EXERCISE GOAL:
Where the records below show a line containing "produktoch, zľavy a exkluzívne ponuky.", start copying; end with the line containing "spracovaním osobných údajov", and copy it too.

RECORD EXTRACTS:

------------------------

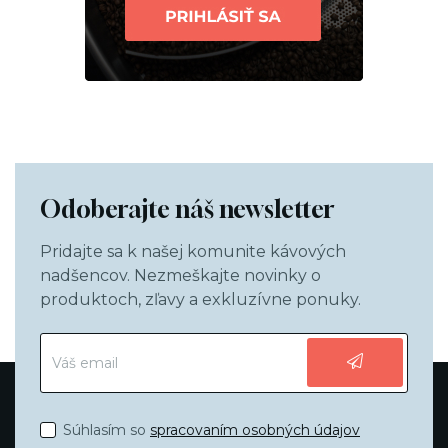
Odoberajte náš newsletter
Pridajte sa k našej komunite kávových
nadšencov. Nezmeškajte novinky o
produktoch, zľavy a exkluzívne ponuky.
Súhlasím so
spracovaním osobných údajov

------------------------

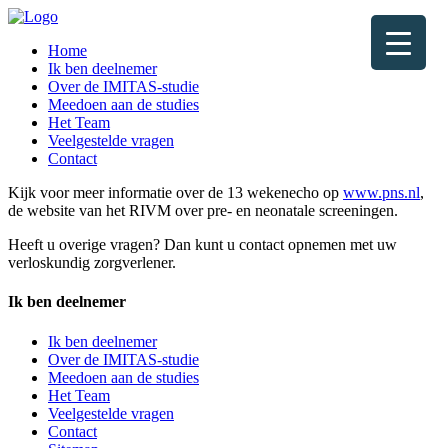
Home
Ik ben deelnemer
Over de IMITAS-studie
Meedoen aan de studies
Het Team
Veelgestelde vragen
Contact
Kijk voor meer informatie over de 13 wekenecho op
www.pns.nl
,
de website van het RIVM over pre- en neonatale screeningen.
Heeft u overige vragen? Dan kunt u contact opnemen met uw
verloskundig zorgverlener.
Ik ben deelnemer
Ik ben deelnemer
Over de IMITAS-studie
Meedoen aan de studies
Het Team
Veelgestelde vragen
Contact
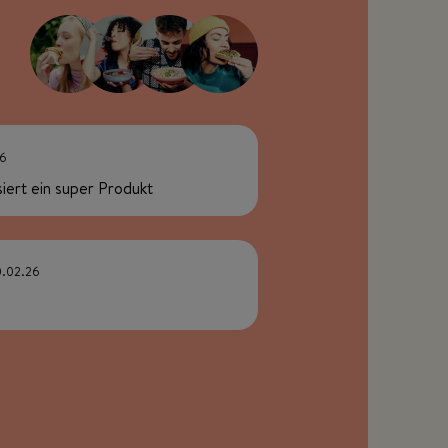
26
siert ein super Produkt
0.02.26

------------------------

ANSWER TO THIS EXERCISE:
produktoch, zľavy a exkluzívne ponuky.
Súhlasím so
spracovaním osobných údajov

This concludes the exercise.